Над тухлым идеехранилищем, затопившим всю тысячелетнюю Русь от Бреста до Курильских островов, вдруг слабо, еле уловимо повеяло свежим ветром. Ах, как же мы радовались этим свежим, еще таким робким струйкам. И имя нового владыки нашего уже не сходило с уст не только в кухонных разговорах.
Мы — верили. И вера эта была сродни надежде навечно приговоренного к одиночной камере, прослышавшего вдруг о замене вечности на какой-то еще неясный, но вполне конкретный срок тюремного заключения в почти демократической общей камере. Ветер завтрашних перемен пока чуть-чуть, еле заметно зашевелил паруса, уже полусгнившие от долгого мертвого штиля.
Это вскоре почувствовалось даже в районных партийных структурах… По крайней мере у нас, в нашей Глухомани. По осторожному кряхтенью этих самых структур.
Секретарь райкома комсомола, муж моей бывшей, Тамарочки, со звучным именем любимой футбольной команды, написал статью, которую опубликовала аж «Комсомольская правда». Статья называлась «Новое мышление — основа торжества социализма с человеческим лицом». В ней весьма смело для тех времен утверждалось, что партийные взгляды закоснели в застое и что их необходимо переосмыслить и взболтать для дальнейшего употребления. Статья наделала много шума, и даже Вахтанг громогласно признал, что комсомольский секретарь оправдывает свое имя. Отважного новатора вызвали в Москву, где он и выступал по Центральному телевидению. Я не видел этой передачи, потому что у меня вдруг стала натуральная макаронная линия и я сутки не вылезал из цеха, пока ее вновь не запустили.
А вскоре все это совершенно уж неожиданным эхом отозвалось и в нашей Глухомани.

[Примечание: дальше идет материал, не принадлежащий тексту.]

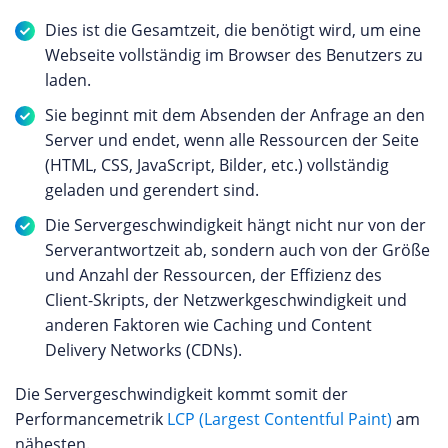
Dies ist die Gesamtzeit, die benötigt wird, um eine
Webseite vollständig im Browser des Benutzers zu
laden.
Sie beginnt mit dem Absenden der Anfrage an den
Server und endet, wenn alle Ressourcen der Seite
(HTML, CSS, JavaScript, Bilder, etc.) vollständig
geladen und gerendert sind.
Die Servergeschwindigkeit hängt nicht nur von der
Serverantwortzeit ab, sondern auch von der Größe
und Anzahl der Ressourcen, der Effizienz des
Client-Skripts, der Netzwerkgeschwindigkeit und
anderen Faktoren wie Caching und Content
Delivery Networks (CDNs).
Die Servergeschwindigkeit kommt somit der
Performancemetrik
LCP (Largest Contentful Paint)
am
nähesten.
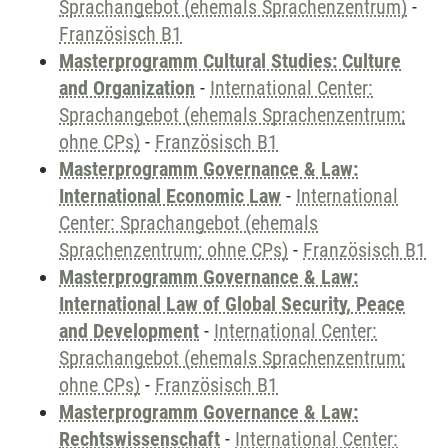
Sprachangebot (ehemals Sprachenzentrum)
-
Französisch B1
Masterprogramm Cultural Studies: Culture
and Organization
-
International Center:
Sprachangebot (ehemals Sprachenzentrum;
ohne CPs)
-
Französisch B1
Masterprogramm Governance & Law:
International Economic Law
-
International
Center: Sprachangebot (ehemals
Sprachenzentrum; ohne CPs)
-
Französisch B1
Masterprogramm Governance & Law:
International Law of Global Security, Peace
and Development
-
International Center:
Sprachangebot (ehemals Sprachenzentrum;
ohne CPs)
-
Französisch B1
Masterprogramm Governance & Law:
Rechtswissenschaft
-
International Center:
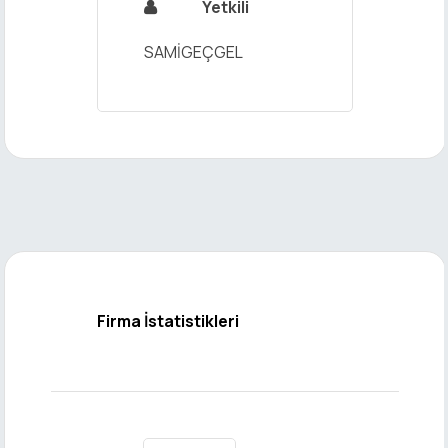
Yetkili

SAMİGEÇGEL
Firma İstatistikleri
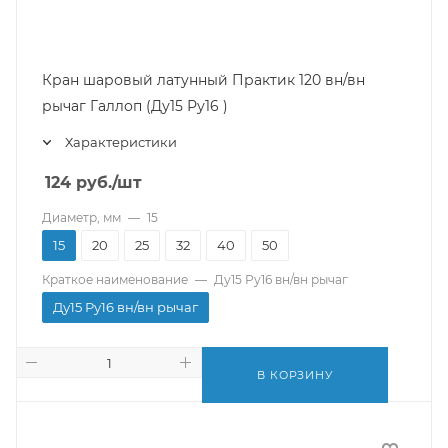
Кран шаровый латунный Практик 120 вн/вн
рычаг Галлоп (Ду15 Ру16 )
Характеристики
124
руб.
/шт
Диаметр, мм
—
15
15
20
25
32
40
50
Краткое наименование
—
Ду15 Ру16 вн/вн рычаг
Ду15 Ру16 вн/вн рычаг
В КОРЗИНУ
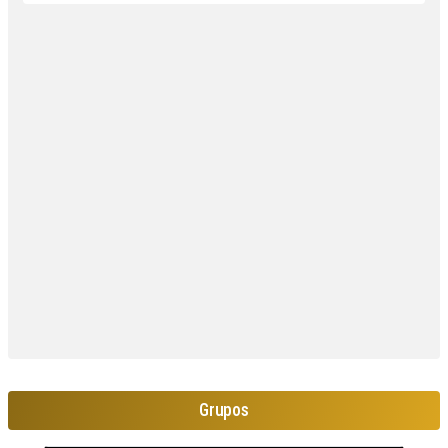
Grupos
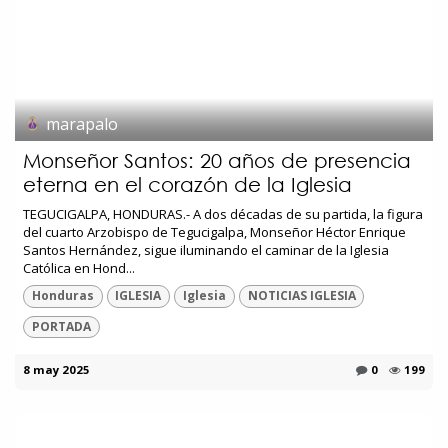
marapalo
Monseñor Santos: 20 años de presencia
eterna en el corazón de la Iglesia
TEGUCIGALPA, HONDURAS.- A dos décadas de su partida, la figura
del cuarto Arzobispo de Tegucigalpa, Monseñor Héctor Enrique
Santos Hernández, sigue iluminando el caminar de la Iglesia
Católica en Hond...
Honduras
IGLESIA
Iglesia
NOTICIAS IGLESIA
PORTADA
8 may 2025
0
199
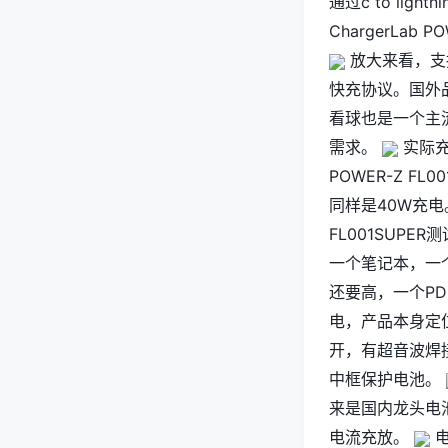
通过c to lig
ChargerLa
放大来看，支持快
快充协议。国外
看球也是一个主流
需求。
实际充
POWER-Z F
同样是40W充
FL001SUP
一个笔记本，一个
还要高，一个P
电，产品本身定
开，有超音波焊
中框保护电池。
来是国内龙头电池
电流充放。
电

Я не был членом бюро райкома партии. Обычно меня приглашали как гостя, но в тот знаменательный день не пригласили вообще никого. Я не очень рвался на эти партпосиделки, рано освободился и пришел домой с благой целью убрать квартиру. И только переоделся в соответствующую этому занятию одежду, как в дверь позвонили. Причем весьма нахально: просто вдавили в кнопку палец и не отпу-скали до тех пор, пока я не распахнул дверь с лицом, слегка перекошенным от нескончаемого звона. Хотел покрыть от всей глухоманской души и даже рот уже разинул, но так с ним, разинутым, и остался.
Передо мной стояла моя Тамарочка вместе со своим гладиатором. И оба сияли до ушей. И этот самый Спартак держал в руке увесистую сумку.
— Здорово, отшельник!
— Нас первым секретарем выбрали! — объявила бывшая супруга, сияя от счастья.
— Ну, спешишь, еще обком не утвердил, — сказал Спартак, оттесняя меня плечом и проходя в квартиру. — Поэтому и решили с тобой отметить, потом неудобно будет, когда утвердят. Сам понимаешь.
И начал выгружать на стол бутылки с коньяком и пакеты из райкомовского буфета.